No idea, and no situation, was ever strong enough to carry you through to its logical conclusion without a clear-cut premise. If you have no such premise...you will not know where you are going. You must have a premise--a premise that will lead you unmistakably to the goal your play hopes to reach. Must be worded so that anyone can understand it as the author intended it to be understood. An unclear premise is as bad as no premise at all.
Every good premise is composed of THREE parts.
FRUGALITY LEADS TO WASTE
1. FRUGALITY - suggests character
2. LEADS TO - suggests conflict
3. WASTE - suggests the end of the play
Other premises:
- Bitterness leads to false gaiety.
- Foolish generosity leads to poverty.
- Honesty defeats duplicity.
- Heedlessness destroys friendship.
- Ill-temper leads to isolation.
- Materialism conquers mysticism.
- Prudishness leads to frustration.
- Bragging leads to humiliation.
- Confusion leads to frustration.
- Craftiness digs its own grave.
- Dishonesty leads to exposure.
- Dissipation leads to self-destruction.
- Egotism leads to loss of friends.
- Extravagance leads to destitution.
- Fickleness leads to loss of self-esteem.
- Ruthless ambition leads to its own destruction.
- Escape from reality leads to a day of reckoning.
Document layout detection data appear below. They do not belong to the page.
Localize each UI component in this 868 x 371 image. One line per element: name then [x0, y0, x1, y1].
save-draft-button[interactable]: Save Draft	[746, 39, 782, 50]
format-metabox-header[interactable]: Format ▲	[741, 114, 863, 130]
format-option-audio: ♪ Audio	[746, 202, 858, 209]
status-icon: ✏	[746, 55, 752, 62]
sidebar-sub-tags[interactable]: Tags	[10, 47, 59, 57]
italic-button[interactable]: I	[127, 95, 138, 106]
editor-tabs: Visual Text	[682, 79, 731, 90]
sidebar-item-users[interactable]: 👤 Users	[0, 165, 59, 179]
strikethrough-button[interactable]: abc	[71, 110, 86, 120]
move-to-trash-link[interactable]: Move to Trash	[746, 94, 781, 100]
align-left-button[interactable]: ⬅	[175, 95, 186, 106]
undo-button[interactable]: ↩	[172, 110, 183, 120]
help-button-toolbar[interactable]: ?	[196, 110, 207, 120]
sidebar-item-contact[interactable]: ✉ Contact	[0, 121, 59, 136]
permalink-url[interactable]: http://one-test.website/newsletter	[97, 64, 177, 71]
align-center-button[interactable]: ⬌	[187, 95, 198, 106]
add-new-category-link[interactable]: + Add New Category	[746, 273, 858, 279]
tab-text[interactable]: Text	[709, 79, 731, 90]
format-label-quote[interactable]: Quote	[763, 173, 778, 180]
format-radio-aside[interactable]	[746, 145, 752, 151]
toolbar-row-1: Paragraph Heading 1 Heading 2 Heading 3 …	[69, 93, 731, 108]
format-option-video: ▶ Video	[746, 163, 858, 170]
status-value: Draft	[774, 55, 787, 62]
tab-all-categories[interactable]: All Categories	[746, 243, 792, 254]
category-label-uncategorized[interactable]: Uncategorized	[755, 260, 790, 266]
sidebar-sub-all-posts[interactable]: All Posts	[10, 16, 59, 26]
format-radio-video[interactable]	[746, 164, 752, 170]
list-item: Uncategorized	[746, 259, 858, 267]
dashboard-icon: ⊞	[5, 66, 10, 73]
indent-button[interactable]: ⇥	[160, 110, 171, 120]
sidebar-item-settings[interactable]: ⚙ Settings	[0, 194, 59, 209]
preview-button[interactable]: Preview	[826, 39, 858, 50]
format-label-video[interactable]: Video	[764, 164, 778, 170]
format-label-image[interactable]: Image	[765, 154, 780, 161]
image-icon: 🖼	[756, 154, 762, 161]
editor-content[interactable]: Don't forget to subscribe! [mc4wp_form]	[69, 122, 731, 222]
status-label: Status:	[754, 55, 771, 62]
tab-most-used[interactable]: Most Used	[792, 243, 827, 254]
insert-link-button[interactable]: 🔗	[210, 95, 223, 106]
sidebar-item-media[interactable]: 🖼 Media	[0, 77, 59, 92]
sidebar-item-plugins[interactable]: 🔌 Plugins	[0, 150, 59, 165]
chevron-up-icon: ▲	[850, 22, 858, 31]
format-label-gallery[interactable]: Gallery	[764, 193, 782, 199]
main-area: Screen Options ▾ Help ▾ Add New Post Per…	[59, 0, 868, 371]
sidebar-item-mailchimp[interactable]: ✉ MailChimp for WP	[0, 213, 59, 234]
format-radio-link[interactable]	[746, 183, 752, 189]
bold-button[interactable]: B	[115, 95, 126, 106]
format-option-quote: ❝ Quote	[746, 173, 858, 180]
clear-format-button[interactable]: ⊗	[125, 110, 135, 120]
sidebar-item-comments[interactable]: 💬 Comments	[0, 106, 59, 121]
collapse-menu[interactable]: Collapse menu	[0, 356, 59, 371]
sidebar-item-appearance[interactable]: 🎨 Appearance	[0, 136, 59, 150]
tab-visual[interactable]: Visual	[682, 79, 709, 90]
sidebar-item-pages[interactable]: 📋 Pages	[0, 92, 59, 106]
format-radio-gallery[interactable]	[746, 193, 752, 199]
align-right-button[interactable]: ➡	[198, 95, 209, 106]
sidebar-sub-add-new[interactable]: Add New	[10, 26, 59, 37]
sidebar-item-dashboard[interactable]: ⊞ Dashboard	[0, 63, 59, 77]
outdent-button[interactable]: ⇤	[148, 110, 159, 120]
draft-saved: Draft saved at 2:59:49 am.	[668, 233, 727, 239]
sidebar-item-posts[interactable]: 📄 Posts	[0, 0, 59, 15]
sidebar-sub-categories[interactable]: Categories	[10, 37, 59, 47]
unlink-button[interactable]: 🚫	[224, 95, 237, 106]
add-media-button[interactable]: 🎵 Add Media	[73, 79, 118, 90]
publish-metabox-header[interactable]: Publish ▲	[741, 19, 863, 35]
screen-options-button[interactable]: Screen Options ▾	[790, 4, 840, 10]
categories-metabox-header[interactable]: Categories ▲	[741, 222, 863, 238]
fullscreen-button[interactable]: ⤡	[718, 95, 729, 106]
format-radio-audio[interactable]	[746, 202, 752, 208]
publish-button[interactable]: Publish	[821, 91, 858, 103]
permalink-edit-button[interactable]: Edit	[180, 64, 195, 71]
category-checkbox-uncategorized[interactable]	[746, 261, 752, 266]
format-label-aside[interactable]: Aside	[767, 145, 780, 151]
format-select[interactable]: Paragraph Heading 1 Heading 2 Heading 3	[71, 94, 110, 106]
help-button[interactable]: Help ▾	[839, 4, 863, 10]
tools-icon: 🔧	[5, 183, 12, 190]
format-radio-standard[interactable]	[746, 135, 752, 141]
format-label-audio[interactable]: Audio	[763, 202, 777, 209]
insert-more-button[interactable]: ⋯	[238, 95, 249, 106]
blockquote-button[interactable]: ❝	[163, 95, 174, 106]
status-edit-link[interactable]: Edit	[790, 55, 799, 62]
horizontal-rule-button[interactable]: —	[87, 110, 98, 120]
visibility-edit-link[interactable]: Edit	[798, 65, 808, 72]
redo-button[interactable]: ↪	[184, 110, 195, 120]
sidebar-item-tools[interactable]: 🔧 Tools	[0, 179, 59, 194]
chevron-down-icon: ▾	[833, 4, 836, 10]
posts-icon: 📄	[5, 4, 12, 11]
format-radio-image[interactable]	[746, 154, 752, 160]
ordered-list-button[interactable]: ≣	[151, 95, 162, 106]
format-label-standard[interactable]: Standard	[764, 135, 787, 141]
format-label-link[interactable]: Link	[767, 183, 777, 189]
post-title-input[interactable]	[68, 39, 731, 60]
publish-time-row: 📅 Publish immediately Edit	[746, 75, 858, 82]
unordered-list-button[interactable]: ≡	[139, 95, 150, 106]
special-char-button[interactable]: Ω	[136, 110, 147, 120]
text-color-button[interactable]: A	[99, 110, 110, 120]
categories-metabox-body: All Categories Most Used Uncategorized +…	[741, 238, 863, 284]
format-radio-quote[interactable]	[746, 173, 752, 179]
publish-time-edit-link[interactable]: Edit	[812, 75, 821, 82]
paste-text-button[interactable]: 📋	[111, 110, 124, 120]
It is idiotic to go about hunting for a premise...it should be a conviction of yours. YOU know what your convictions are. Look them over. Suppose you do find a premise in your wanderings. At best it is alien to you. It did not grow from you; it is not part of you. A good premise represents the author.
You may start with an idea which you at once convert to a premise, or you may develop a situation first and see that it has potentialities which need only the right premise to give them meaning and suggest an end.
ONLY ONE PREMISE PLEASE.
Hide the premise. It is impossible to denote just where the premise is and where story or character begins.